I think they're behind the eight ball. To be candid, I think there are some schools that have been, more forward leaning than others in the last couple of decades, and they are perhaps in a better position by culture and by historical accomplishment to make the kinds of changes that are needed. But by and large, I believe most colleges and universities are stuck in a very traditional modality.
They are clinging to something that they care very deeply about. And they should, but they're allowing that sort of, nostalgic view of what higher education wants to prevent them from thinking about what higher education needs to be. Today, I mentioned previously that there's this gap between what we are able to deliver and what the society today is asking us to deliver.
The world has moved quickly. Higher education has moved very slowly, if at all. And so that gap has widened. Right now we're being challenged because the pace of change at higher education is traditionally so slow because of our own inherent systems and structures and policies and practices inherited. And as we stumble through incremental change, we're no closer to being aligned with where the rest of the world is by the time we get through that change.
So there is some sort of seismic shift needed. And you could argue that the politics locally and politics globally may be, the seismic shift or forcing the seismic shift that we need. Whatever is coming, whatever changes, are being forced upon us or will be forced to make as a federal government and world governments change their priorities, these are long overdue.
And so higher ed can either get on board and take stock of its own future and reposition itself to be that invaluable institution to public good and to societal prosperity. Or they can become less and less relevant and less and less dependent upon for evolving the country and producing the graduates for the workforce, and ultimately, there'll be fewer institutions because the demand will just be a lot lower.
You know, ours is an industry around the world that still dresses up a couple of times a year in medieval robes.
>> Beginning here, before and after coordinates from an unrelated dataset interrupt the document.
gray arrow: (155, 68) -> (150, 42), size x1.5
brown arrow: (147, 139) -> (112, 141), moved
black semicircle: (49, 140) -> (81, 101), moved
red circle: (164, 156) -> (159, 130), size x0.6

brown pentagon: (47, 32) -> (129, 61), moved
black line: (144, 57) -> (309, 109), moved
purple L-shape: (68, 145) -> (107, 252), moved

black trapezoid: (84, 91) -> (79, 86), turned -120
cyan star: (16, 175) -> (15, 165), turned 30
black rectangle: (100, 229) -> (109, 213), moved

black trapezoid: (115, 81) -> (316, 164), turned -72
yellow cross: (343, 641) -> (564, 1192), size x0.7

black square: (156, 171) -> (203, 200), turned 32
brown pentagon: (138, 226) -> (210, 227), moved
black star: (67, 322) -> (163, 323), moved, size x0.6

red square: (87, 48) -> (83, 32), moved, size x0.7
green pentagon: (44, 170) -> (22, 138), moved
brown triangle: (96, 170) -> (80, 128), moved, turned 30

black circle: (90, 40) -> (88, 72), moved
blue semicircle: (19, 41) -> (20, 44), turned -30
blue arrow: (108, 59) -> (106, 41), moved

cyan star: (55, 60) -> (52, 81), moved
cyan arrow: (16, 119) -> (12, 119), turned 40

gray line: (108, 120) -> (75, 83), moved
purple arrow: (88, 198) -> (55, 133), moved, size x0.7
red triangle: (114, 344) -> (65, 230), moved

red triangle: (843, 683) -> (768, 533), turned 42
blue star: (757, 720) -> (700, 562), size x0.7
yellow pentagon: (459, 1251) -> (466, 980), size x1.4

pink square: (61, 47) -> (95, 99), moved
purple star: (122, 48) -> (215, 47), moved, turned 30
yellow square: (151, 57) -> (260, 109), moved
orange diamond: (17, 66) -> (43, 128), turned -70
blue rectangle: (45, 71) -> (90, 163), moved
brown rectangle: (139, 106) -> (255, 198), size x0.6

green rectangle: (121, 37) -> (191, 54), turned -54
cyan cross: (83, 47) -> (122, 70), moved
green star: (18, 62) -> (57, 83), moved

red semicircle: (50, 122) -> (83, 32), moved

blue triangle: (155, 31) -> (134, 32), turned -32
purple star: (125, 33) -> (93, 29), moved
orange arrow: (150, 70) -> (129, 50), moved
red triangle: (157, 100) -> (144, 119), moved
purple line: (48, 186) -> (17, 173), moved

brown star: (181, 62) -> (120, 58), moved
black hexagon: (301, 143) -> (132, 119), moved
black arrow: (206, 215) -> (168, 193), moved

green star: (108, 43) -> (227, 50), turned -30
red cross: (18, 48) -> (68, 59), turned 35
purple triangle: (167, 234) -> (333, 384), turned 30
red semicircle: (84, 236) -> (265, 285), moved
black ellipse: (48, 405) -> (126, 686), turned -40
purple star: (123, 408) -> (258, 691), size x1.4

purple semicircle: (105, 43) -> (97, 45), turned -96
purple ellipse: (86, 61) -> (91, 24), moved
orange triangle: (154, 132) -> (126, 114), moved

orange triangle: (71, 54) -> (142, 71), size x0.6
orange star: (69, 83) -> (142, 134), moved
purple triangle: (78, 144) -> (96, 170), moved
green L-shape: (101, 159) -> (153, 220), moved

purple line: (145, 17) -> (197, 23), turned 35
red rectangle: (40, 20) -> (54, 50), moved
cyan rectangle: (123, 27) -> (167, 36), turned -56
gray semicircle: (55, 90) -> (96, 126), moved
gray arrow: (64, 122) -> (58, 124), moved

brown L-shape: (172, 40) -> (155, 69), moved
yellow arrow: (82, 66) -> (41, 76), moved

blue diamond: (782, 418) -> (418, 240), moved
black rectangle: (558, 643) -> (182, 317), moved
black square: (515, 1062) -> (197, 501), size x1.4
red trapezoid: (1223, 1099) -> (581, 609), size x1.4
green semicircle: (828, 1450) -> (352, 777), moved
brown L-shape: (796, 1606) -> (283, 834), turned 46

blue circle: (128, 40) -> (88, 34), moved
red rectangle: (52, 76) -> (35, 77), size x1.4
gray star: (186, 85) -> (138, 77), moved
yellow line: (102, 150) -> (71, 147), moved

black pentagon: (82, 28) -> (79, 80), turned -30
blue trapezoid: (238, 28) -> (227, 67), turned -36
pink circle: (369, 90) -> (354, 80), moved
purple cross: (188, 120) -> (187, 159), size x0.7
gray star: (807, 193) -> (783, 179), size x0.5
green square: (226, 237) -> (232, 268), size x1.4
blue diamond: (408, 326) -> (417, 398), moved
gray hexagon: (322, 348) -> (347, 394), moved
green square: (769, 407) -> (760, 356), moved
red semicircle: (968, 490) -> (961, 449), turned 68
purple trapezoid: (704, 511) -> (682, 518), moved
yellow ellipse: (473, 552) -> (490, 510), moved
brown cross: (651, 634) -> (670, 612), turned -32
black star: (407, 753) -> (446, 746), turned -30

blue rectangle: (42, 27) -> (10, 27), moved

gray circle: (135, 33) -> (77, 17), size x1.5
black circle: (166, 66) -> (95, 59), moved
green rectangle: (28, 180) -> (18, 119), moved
Right. It's not that we don't value that. And it's not that we don't cherish the historical roots. And it's not that we don't want to respect our tradition, but the world is different. And if our shared governance system in its current incarnation is not, enabling the university to realize needed change, we should revisit that and think, how can we position shared governance, which is critically important?
It's second oldest only to the church at universities. How can we position shared governance to take its role in really helping to shape, drive and, secure the future of the university and tenure is, you know, look, those of us who were privileged enough to have earned tenure, we want to cling to tenure. I get that, but there have to be, multiple pathways, multiple types of faculty for bringing into the university, particularly as we move beyond, traditional domains of scholarship, particularly as we move beyond the teaching and research, and even teaching, research and outreach domains as we bring in more experiential learning, as we bring in, more career services, as we bring in more offsite education, as we allow students greater flexibility to to not only, study disparate topics, but to learn in different ways. The singular modality of instructional faculty or even at tenure track faculty. That's probably not going to serve us well in the future.